In All In The Family, Patricia Strach shows how the family is used by the US government to implement policies and explores the challenges that arise when employing something as nebulous and uncontrolled as family relations to administer policy.
Since 1948, family has been the basic taxable unit in the US. This not only results in different tax rates based on an individual’s familial role (spouse, dependent, single parent, single childless adult, etc.), but also sets expectations for how members of a family act toward one another and taxes based on those expectations.
For example, parents are expected to provide food, clothing, and shelter for their offspring, and they are awarded tax credits, deductions, and exemptions to assist with those expenses. In using such tax expenditures to pay parents to support their children, the government saves itself the cost of creating an agency to accomplish that goal. At the same time, it presupposes that parents will use the savings from these tax expenditures for the goals the government intends, but there is no oversight to insure that this is the case, as their would be for an official government agency.
The government’s assumptions that family units have combined resources and act to help their members are seen in the prohibition from deducting student loan interest when the loan comes from a family member, whereas the interest on a loan from a stranger is tax deductible. This can be seen as a limit the government places on individual taxpayers to help their family financially.

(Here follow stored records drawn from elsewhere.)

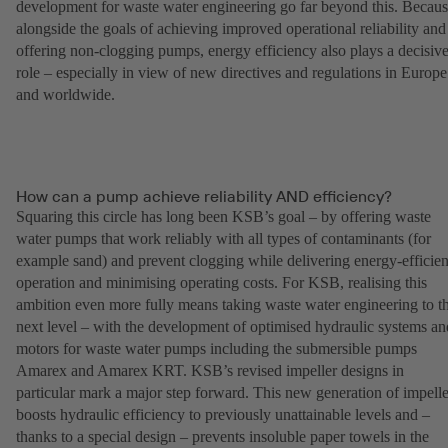
development for waste water engineering go far beyond this. Becau
alongside the goals of achieving improved operational reliability and
offering non-clogging pumps, energy efficiency also plays a decisiv
role – especially in view of new directives and regulations in Europe
and worldwide.
How can a pump achieve reliability AND efficiency?
Squaring this circle has long been KSB’s goal – by offering waste
water pumps that work reliably with all types of contaminants (for
example sand) and prevent clogging while delivering energy-efficien
operation and minimising operating costs. For KSB, realising this
ambition even more fully means taking waste water engineering to t
next level – with the development of optimised hydraulic systems an
motors for waste water pumps including the submersible pumps
Amarex and Amarex KRT. KSB’s revised impeller designs in
particular mark a major step forward. This new generation of impelle
boosts hydraulic efficiency to previously unattainable levels and –
thanks to a special design – prevents insoluble paper towels in the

As the average American household increasingly moves away from the nuclear family with a single breadwinner around which these taxes were originally designed, definitions of family within various parts of the tax code struggle to keep up. The so-called marriage tax penalty came about when a significant number of married women entered the workplace: suddenly, a tax code that had been seen as equitable and progressive for families with a single breadwinner was seen as taking resources away from families. Similarly, untraditional households—from unmarried parents to individuals or couples caring for children who are not their biological offspring—are not recognized in the same way across the tax code.
Amongst debates over gay marriage, the role of family in immigration, and adoption rights, our laws continue to use family as a determiner of responsibilities as well as rights. And responsibilities that are not given to or taken up by individuals often fall to the government itself.